Gathering quality data begins with reliable annotators who understand the problem you’re working on. Your first line of defense are the tools built directly into MTurk including filters and quals. Filters should be set to 90-95% acceptance rate and specific English-speaking locations. A pro-tip is to consider places beyond the United States, such as to include Canada, Britain and Singapore. Of course, if your NLP task requires multi-language or code-switched labels, then you should branch out even further. Qualifications are mini-exams that you can require annotators pass before starting your HIT. The benefit of using these quals to both (a) prevent spammers and (b) ensure that the worker understands the task cannot be overstated.
Of course, you should also pay the crowd-workers a reasonable rate for their work. It should be commonsense, but there is also a clear correlation between offering higher pay and attracting higher quality workers. If you happen to be doing repeated work, it might make sense to keep a running list of known experts on your task such that you can invite them back rather than recruiting new folks every time.
As new workers start your data collection task, they will need a well-written training manual to explain the task and how to go about labeling the text for any given situation. Natural language utterances are extremely nuanced and thus require clear guidelines for picking out these detailed differences. Dialogue in particular is heavily context dependent. As you work more with crowdworkers, you will find almost all of them acting in good faith to provide the best annotations possible. When something is mislabeled, it is much more likely the cause is due to lackluster guidelines or truly tricky conversations rather than workers behaving with ill-intent. Thus, putting in the time to really write clear instructions is well worth the effort.

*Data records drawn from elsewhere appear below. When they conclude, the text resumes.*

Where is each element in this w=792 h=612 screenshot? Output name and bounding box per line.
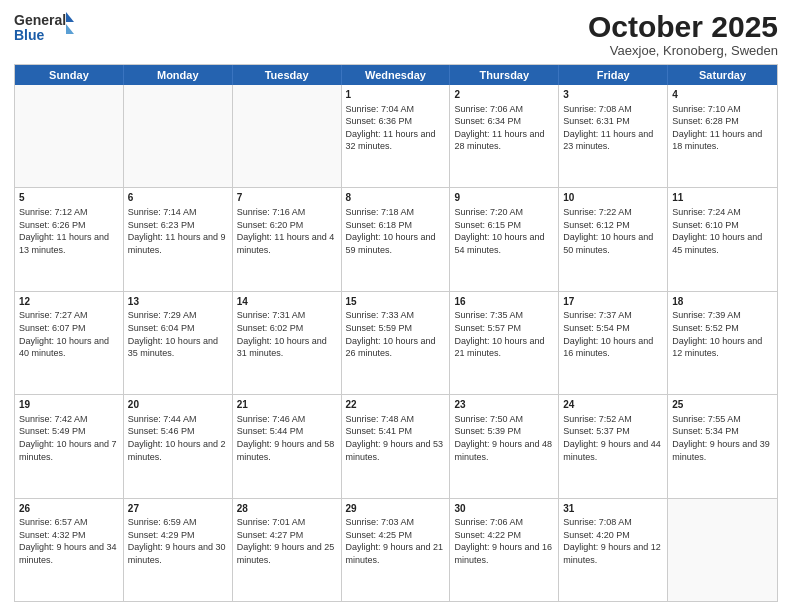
cell-info: Sunrise: 7:06 AMSunset: 4:22 PMDaylight:… [454,516,554,566]
cell-info: Sunrise: 7:50 AMSunset: 5:39 PMDaylight:… [454,413,554,463]
cell-info: Sunrise: 7:24 AMSunset: 6:10 PMDaylight:… [672,206,773,256]
calendar-cell: 23Sunrise: 7:50 AMSunset: 5:39 PMDayligh… [450,395,559,497]
calendar-body: 1Sunrise: 7:04 AMSunset: 6:36 PMDaylight… [15,85,777,601]
calendar-cell: 15Sunrise: 7:33 AMSunset: 5:59 PMDayligh… [342,292,451,394]
logo-icon: GeneralBlue [14,10,74,48]
day-number: 15 [346,295,446,309]
calendar-cell: 8Sunrise: 7:18 AMSunset: 6:18 PMDaylight… [342,188,451,290]
calendar-cell: 31Sunrise: 7:08 AMSunset: 4:20 PMDayligh… [559,499,668,601]
day-number: 3 [563,88,663,102]
cell-info: Sunrise: 7:29 AMSunset: 6:04 PMDaylight:… [128,309,228,359]
calendar-cell: 9Sunrise: 7:20 AMSunset: 6:15 PMDaylight… [450,188,559,290]
cell-info: Sunrise: 7:39 AMSunset: 5:52 PMDaylight:… [672,309,773,359]
day-number: 13 [128,295,228,309]
calendar-cell: 26Sunrise: 6:57 AMSunset: 4:32 PMDayligh… [15,499,124,601]
cell-info: Sunrise: 7:08 AMSunset: 6:31 PMDaylight:… [563,103,663,153]
day-number: 1 [346,88,446,102]
calendar-row: 26Sunrise: 6:57 AMSunset: 4:32 PMDayligh… [15,499,777,601]
cell-info: Sunrise: 7:52 AMSunset: 5:37 PMDaylight:… [563,413,663,463]
day-number: 14 [237,295,337,309]
calendar-cell: 12Sunrise: 7:27 AMSunset: 6:07 PMDayligh… [15,292,124,394]
day-number: 11 [672,191,773,205]
calendar-cell: 28Sunrise: 7:01 AMSunset: 4:27 PMDayligh… [233,499,342,601]
cell-info: Sunrise: 7:55 AMSunset: 5:34 PMDaylight:… [672,413,773,463]
cell-info: Sunrise: 7:08 AMSunset: 4:20 PMDaylight:… [563,516,663,566]
weekday-header: Sunday [15,65,124,85]
day-number: 21 [237,398,337,412]
day-number: 30 [454,502,554,516]
day-number: 26 [19,502,119,516]
day-number: 8 [346,191,446,205]
day-number: 19 [19,398,119,412]
cell-info: Sunrise: 7:35 AMSunset: 5:57 PMDaylight:… [454,309,554,359]
calendar-row: 1Sunrise: 7:04 AMSunset: 6:36 PMDaylight… [15,85,777,188]
day-number: 25 [672,398,773,412]
calendar-cell: 7Sunrise: 7:16 AMSunset: 6:20 PMDaylight… [233,188,342,290]
cell-info: Sunrise: 7:20 AMSunset: 6:15 PMDaylight:… [454,206,554,256]
day-number: 2 [454,88,554,102]
calendar-row: 19Sunrise: 7:42 AMSunset: 5:49 PMDayligh… [15,395,777,498]
cell-info: Sunrise: 7:18 AMSunset: 6:18 PMDaylight:… [346,206,446,256]
day-number: 18 [672,295,773,309]
day-number: 17 [563,295,663,309]
calendar-cell: 19Sunrise: 7:42 AMSunset: 5:49 PMDayligh… [15,395,124,497]
calendar-cell: 18Sunrise: 7:39 AMSunset: 5:52 PMDayligh… [668,292,777,394]
calendar-cell: 27Sunrise: 6:59 AMSunset: 4:29 PMDayligh… [124,499,233,601]
weekday-header: Monday [124,65,233,85]
cell-info: Sunrise: 7:01 AMSunset: 4:27 PMDaylight:… [237,516,337,566]
cell-info: Sunrise: 7:03 AMSunset: 4:25 PMDaylight:… [346,516,446,566]
calendar-cell: 30Sunrise: 7:06 AMSunset: 4:22 PMDayligh… [450,499,559,601]
cell-info: Sunrise: 6:59 AMSunset: 4:29 PMDaylight:… [128,516,228,566]
calendar-row: 5Sunrise: 7:12 AMSunset: 6:26 PMDaylight… [15,188,777,291]
calendar-cell: 3Sunrise: 7:08 AMSunset: 6:31 PMDaylight… [559,85,668,187]
day-number: 22 [346,398,446,412]
day-number: 27 [128,502,228,516]
cell-info: Sunrise: 6:57 AMSunset: 4:32 PMDaylight:… [19,516,119,566]
cell-info: Sunrise: 7:22 AMSunset: 6:12 PMDaylight:… [563,206,663,256]
day-number: 6 [128,191,228,205]
calendar-cell: 25Sunrise: 7:55 AMSunset: 5:34 PMDayligh… [668,395,777,497]
calendar-cell: 10Sunrise: 7:22 AMSunset: 6:12 PMDayligh… [559,188,668,290]
calendar-cell: 1Sunrise: 7:04 AMSunset: 6:36 PMDaylight… [342,85,451,187]
cell-info: Sunrise: 7:42 AMSunset: 5:49 PMDaylight:… [19,413,119,463]
logo: GeneralBlue [14,10,74,48]
cell-info: Sunrise: 7:27 AMSunset: 6:07 PMDaylight:… [19,309,119,359]
cell-info: Sunrise: 7:04 AMSunset: 6:36 PMDaylight:… [346,103,446,153]
cell-info: Sunrise: 7:16 AMSunset: 6:20 PMDaylight:… [237,206,337,256]
day-number: 20 [128,398,228,412]
day-number: 16 [454,295,554,309]
svg-marker-3 [66,24,74,34]
day-number: 31 [563,502,663,516]
weekday-header: Saturday [668,65,777,85]
weekday-header: Wednesday [342,65,451,85]
cell-info: Sunrise: 7:48 AMSunset: 5:41 PMDaylight:… [346,413,446,463]
calendar-cell [233,85,342,187]
calendar-cell: 22Sunrise: 7:48 AMSunset: 5:41 PMDayligh… [342,395,451,497]
calendar-cell: 13Sunrise: 7:29 AMSunset: 6:04 PMDayligh… [124,292,233,394]
cell-info: Sunrise: 7:31 AMSunset: 6:02 PMDaylight:… [237,309,337,359]
calendar-cell: 6Sunrise: 7:14 AMSunset: 6:23 PMDaylight… [124,188,233,290]
calendar-cell: 2Sunrise: 7:06 AMSunset: 6:34 PMDaylight… [450,85,559,187]
day-number: 23 [454,398,554,412]
calendar-cell: 17Sunrise: 7:37 AMSunset: 5:54 PMDayligh… [559,292,668,394]
page-header: GeneralBlue October 2025 Vaexjoe, Kronob… [14,10,778,58]
cell-info: Sunrise: 7:44 AMSunset: 5:46 PMDaylight:… [128,413,228,463]
day-number: 5 [19,191,119,205]
month-title: October 2025 [588,10,778,43]
day-number: 28 [237,502,337,516]
svg-marker-2 [66,12,74,22]
calendar-cell: 21Sunrise: 7:46 AMSunset: 5:44 PMDayligh… [233,395,342,497]
calendar-cell: 4Sunrise: 7:10 AMSunset: 6:28 PMDaylight… [668,85,777,187]
calendar-cell: 16Sunrise: 7:35 AMSunset: 5:57 PMDayligh… [450,292,559,394]
calendar-cell: 11Sunrise: 7:24 AMSunset: 6:10 PMDayligh… [668,188,777,290]
calendar-header: SundayMondayTuesdayWednesdayThursdayFrid… [15,65,777,85]
weekday-header: Tuesday [233,65,342,85]
location: Vaexjoe, Kronoberg, Sweden [588,43,778,58]
weekday-header: Thursday [450,65,559,85]
day-number: 12 [19,295,119,309]
day-number: 10 [563,191,663,205]
calendar-cell [124,85,233,187]
cell-info: Sunrise: 7:06 AMSunset: 6:34 PMDaylight:… [454,103,554,153]
day-number: 29 [346,502,446,516]
title-block: October 2025 Vaexjoe, Kronoberg, Sweden [588,10,778,58]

Tips for writing great guidelines:
- give an explanation of your task in clear, simple writing – without the jargon
- remember that your reader is not an expert in linguistics or NLP
- explain what is happening from the start, not from what you think they should already know
- highlight the most important details in italics, bold or color
- offer examples of good annotations and examples of common mistakes when annotating
- repeat yourself on the most critical parts if necessary
If you want to go above and beyond, consider creating tutorial videos and/or offering feedback through email. When collecting data for ABCD,1 we found that offering live feedback through a Slack/Discord channel yielded tremendous gains. Other research has corroborated the findings that expert feedback can be quite helpful.2 Intutively, it also makes sense that superficial interventions, such as asking the workers to provide a justification for their labels does not help much. An interesting trick is to have the highest rated crowdworkers provide feedback to other crowdworkers which can help to naturally scale the process.

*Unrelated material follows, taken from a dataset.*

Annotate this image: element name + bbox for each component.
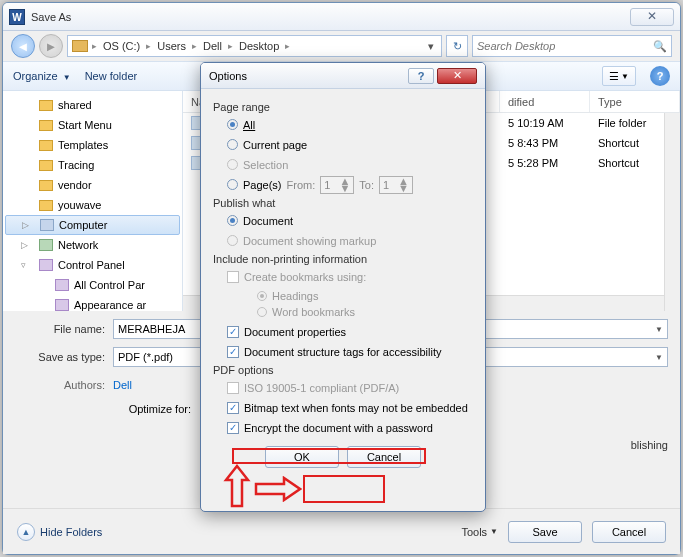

For long-running tasks, you can also add in certain aspects to make sure the workers keep on their toes. In particular, it is common practice to include occassional gold labels that you know are correct. Then, any workers who mess up too many of these may have their qualifications revoked. Additionally, ideas such as time limits or other thresholds can help to prevent folks getting lazy. More specifically, suppose you are collecting a dialogue chat, then a token minimum can be automatically checked to make sure the utterances they have generated match some minimum length. Finally, you should perform occasional spot checks to ensure quality has not dropped.
Just like running any company though, employee satisfaction becomes paramount. It makes much more sense to think about how to retain your best workers than to waste extra time worrying about a few bad apples. One of the unmentioned benefits of feedback and iteration is that it keeps the workers engaged. Along those lines any sort of reward system, such as bonuses for particularly good labels, warrant a bit of discussion. Bonuses can be offered per HIT that is done well, or as a one-off system for people who perform well in aggregate. If there are folks managing and supporting other crowdsource workers then this would certainly warrant some sort of bonus. Be creative in your rewards! Utimately, anything that can help the workers do their job better will end up helping you.

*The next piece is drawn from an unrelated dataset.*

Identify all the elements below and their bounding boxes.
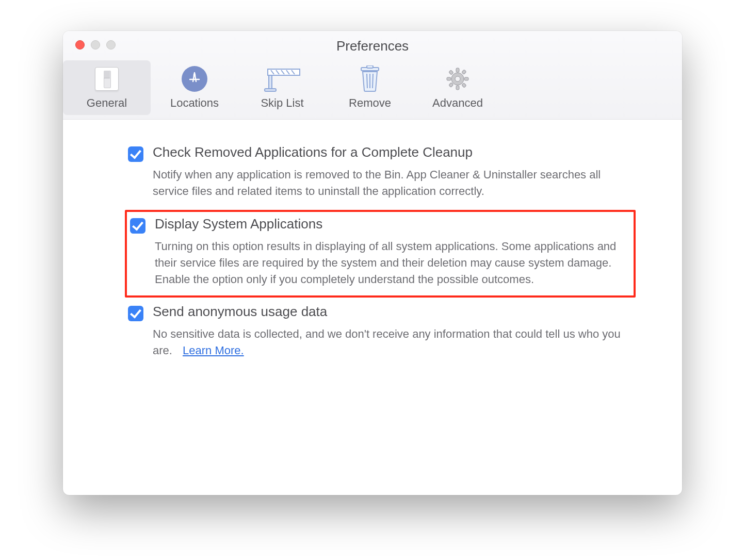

Making the data collection process as realistic as possible will drastically improve the data being collected because workers no longer need to conciously think about all the rules and regulations in the guidelines. Instead, they can just focus on acting normally and letting their natural tendencies take over, which is what we want to train a model to do anyway. This insight compelled us to develop Expert Live Chat,1 which differs from typical Wizard-of-Oz data collection by three aspects:
- Conversations are conducted continuously in real-time. - no set number of turns - no templated responses - interlocutors can speak for multiple turns in a row
- Users involved are not interchangeable. - there is an explicit agent and customer relationship, which mimics real-life - since people have distinct roles, the typical customs of how to behave naturally arise
- Players are informed that all participants are human. – there is no wizard behind the scenes - encourages people to act like they would with humans rather than with machines While these aspects make data collection more difficult (methods for resolving this discussed in the paper), they dramatically increase the verisimilitude of the generated conversations. More generally, even when dealing with non-dialogue related data tasks, any way to make the task itself feel natural should improve results.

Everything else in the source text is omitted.